Но никакие рецензии не могли убедить музыканта. Ни ночью, ни днем его не покидала мысль, что его свершения намного ниже возможностей. В тех крайне редких случаях, когда он был собой доволен, ему чудились недовольство и холодность публики.
Он внимательно прислушивался к отзывам одного Иосифа Гофмана.
«…Многое в Вашем концерте, — писал Гофман, — меня изумило. Но мазурка была превыше всего. Рубинштейн говорил мне однажды во время урока, что, когда я выучусь играть мазурки Шопена, то дальше учиться будет уже нечему. Так почему же вы учитесь?..».
Письмо было адресовано: «Премьеру пианистов С. Рахманинову».

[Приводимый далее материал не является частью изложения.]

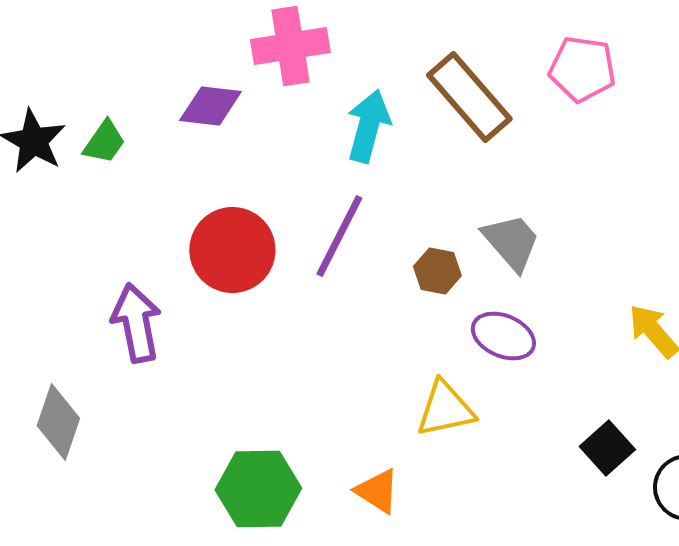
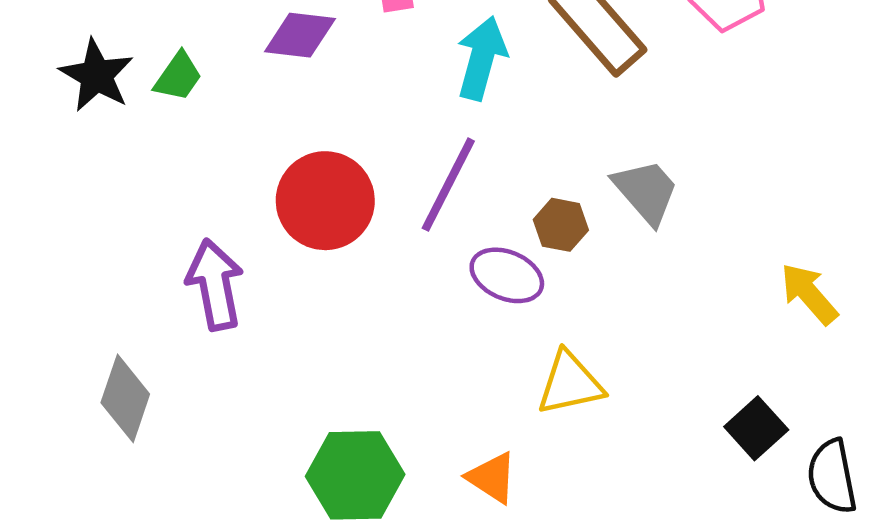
purple ellipse: (503, 336) -> (507, 275), moved

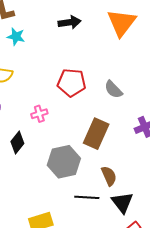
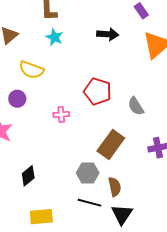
black diamond: (17, 143) -> (28, 176), moved
gray hexagon: (64, 162) -> (88, 173), moved, size x0.7

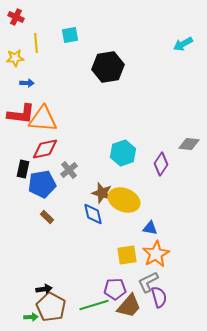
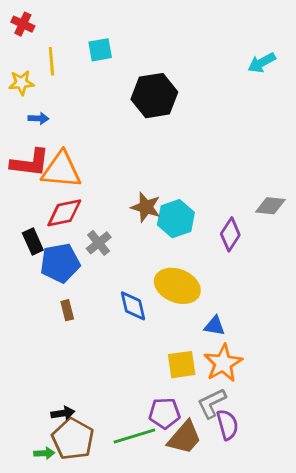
black rectangle: (23, 169) -> (33, 242), turned -36
brown star: (102, 193) -> (146, 207), moved
brown rectangle: (47, 217) -> (67, 310), turned 32

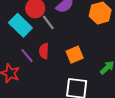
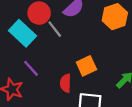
red semicircle: (44, 51) -> (66, 83), moved

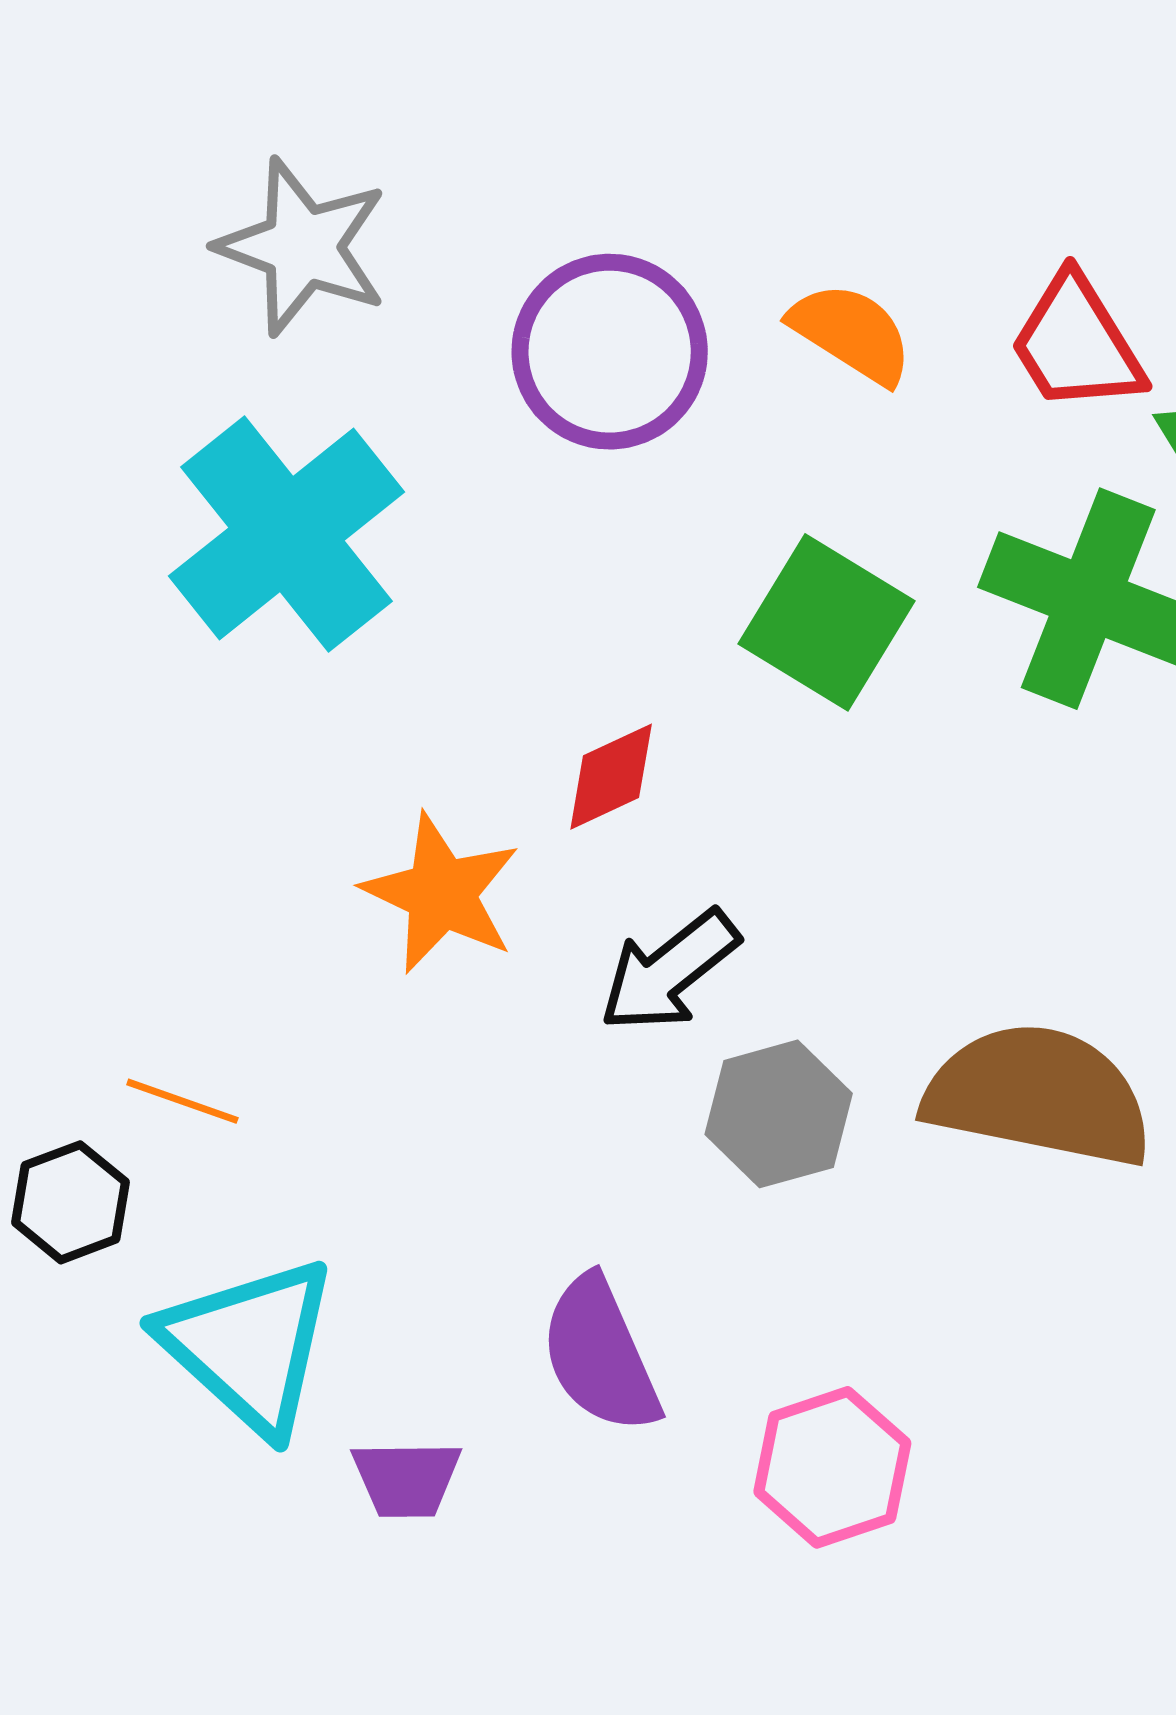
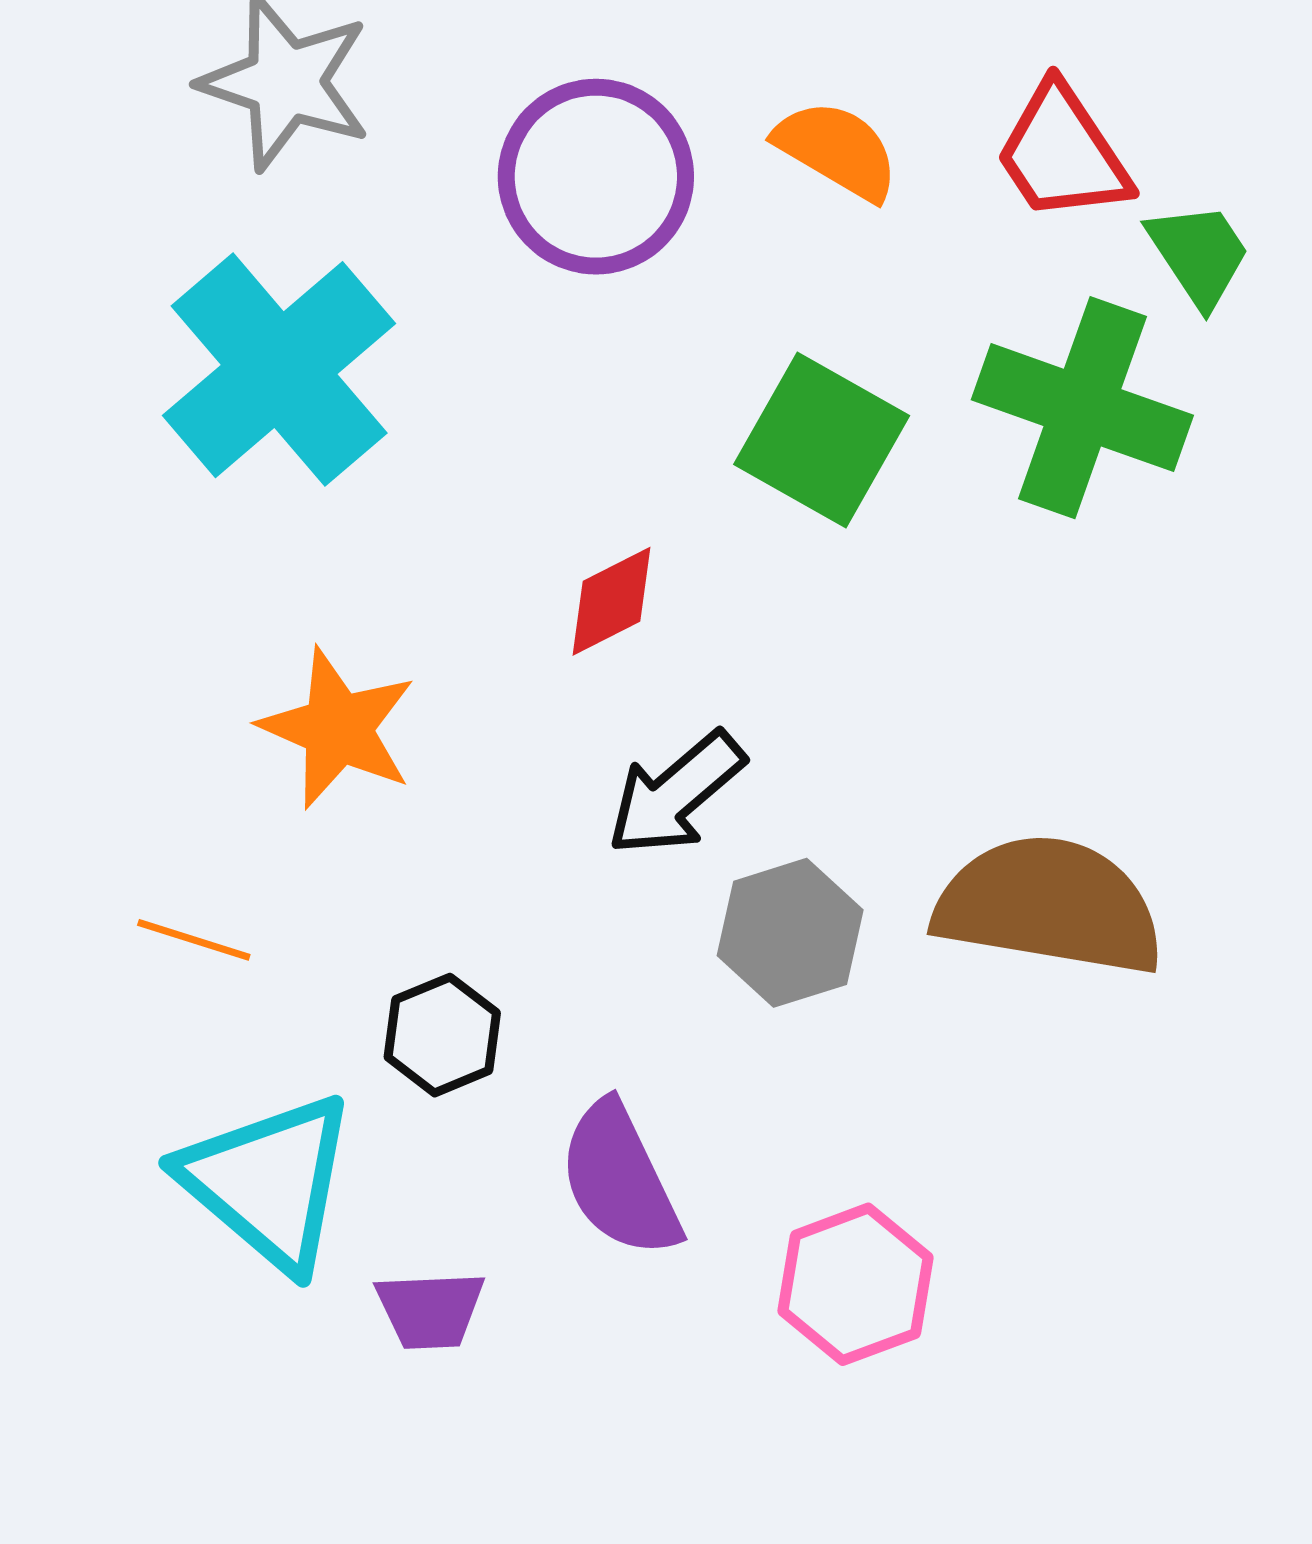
orange star: (441, 893) -> (338, 728), moved
black hexagon: (70, 1202) -> (442, 1035), moved

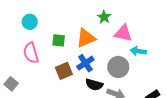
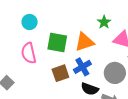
green square: (59, 40) -> (57, 43), size x1.5

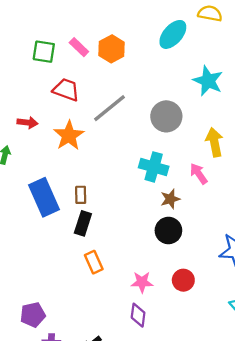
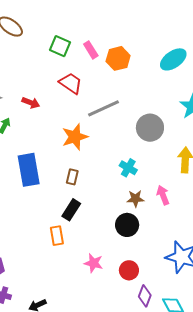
orange star: (69, 135) -> (75, 137), moved
cyan cross: (154, 167) -> (128, 168), size x0.7
pink arrow: (199, 174) -> (163, 195), moved
brown rectangle: (81, 195) -> (72, 177), moved
black rectangle: (83, 223) -> (71, 210), moved
purple diamond: (138, 315) -> (145, 296), moved

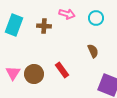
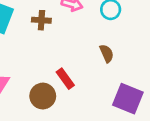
brown circle: (34, 74) -> (43, 96), moved

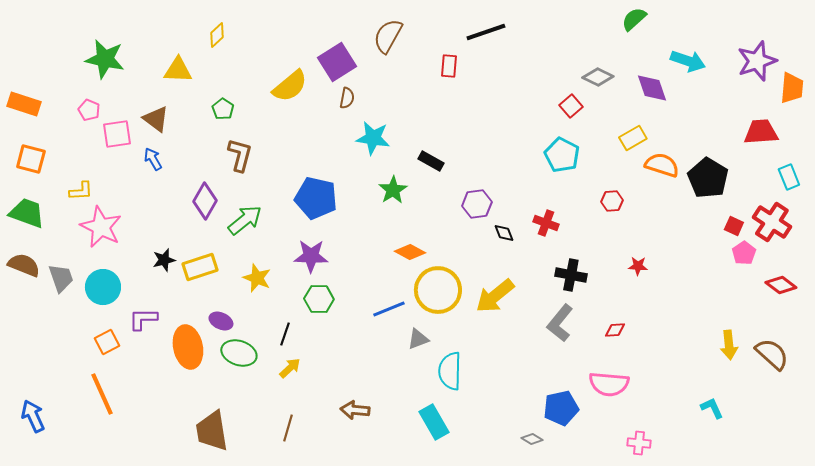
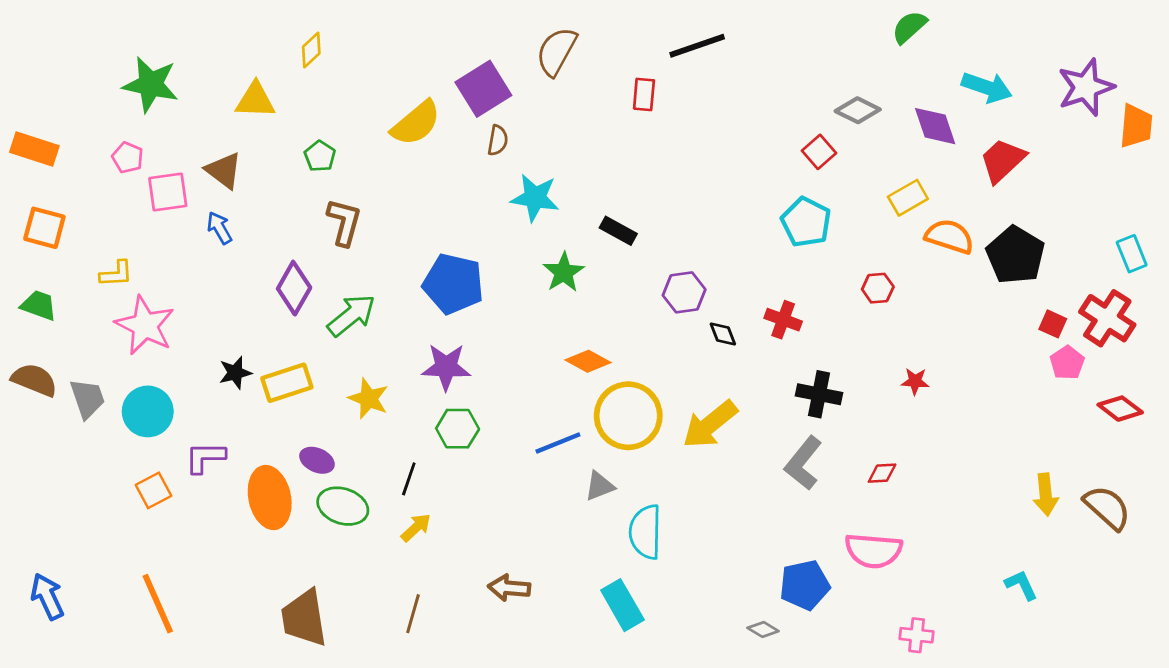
red trapezoid: (761, 132) -> (1003, 160), moved, turned -39
green trapezoid: (27, 213) -> (39, 305), size x0.7
orange line: (102, 394) -> (158, 604), moved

Отвечая, Сергей Васильевич заметил, что «человек должен учиться всю жизнь».
Только неискушенному глазу могло показаться, что Рахманинов, «связанный по рукам и ногам деловыми обязательствами», ненасытный в достижении новых высот в своем магическом искусстве, ничего не видит вокруг себя, не знает, как живут люди по ту сторону блестящей витрины, не слышит, как до глубоких недр своих содрогается самый страшный, самый чудовищный город вселенной.
«Случалось, — вспоминает Альфред Сван, — поздно вечером после трудного концерта возвращаться пешком. Путь лежал лабиринтом еще людных и очень грязных переулков. На перекрестках шел поздний торг. В воздухе висел тяжелый запах бензина и гниющих овощей.